What is being asked - All lines of the entries with "sito" in them must be listed.

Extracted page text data

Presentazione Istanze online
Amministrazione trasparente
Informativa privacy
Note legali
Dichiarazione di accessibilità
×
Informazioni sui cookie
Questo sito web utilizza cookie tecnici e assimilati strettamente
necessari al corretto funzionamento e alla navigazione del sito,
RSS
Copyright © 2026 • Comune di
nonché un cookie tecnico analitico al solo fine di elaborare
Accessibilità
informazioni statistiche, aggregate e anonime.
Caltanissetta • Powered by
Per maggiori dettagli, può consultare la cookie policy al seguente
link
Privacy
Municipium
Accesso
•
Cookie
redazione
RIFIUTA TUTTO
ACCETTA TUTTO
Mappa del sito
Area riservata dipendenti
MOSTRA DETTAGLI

Problem solution -
Questo sito web utilizza cookie tecnici e assimilati strettamente
necessari al corretto funzionamento e alla navigazione del sito,
Mappa del sito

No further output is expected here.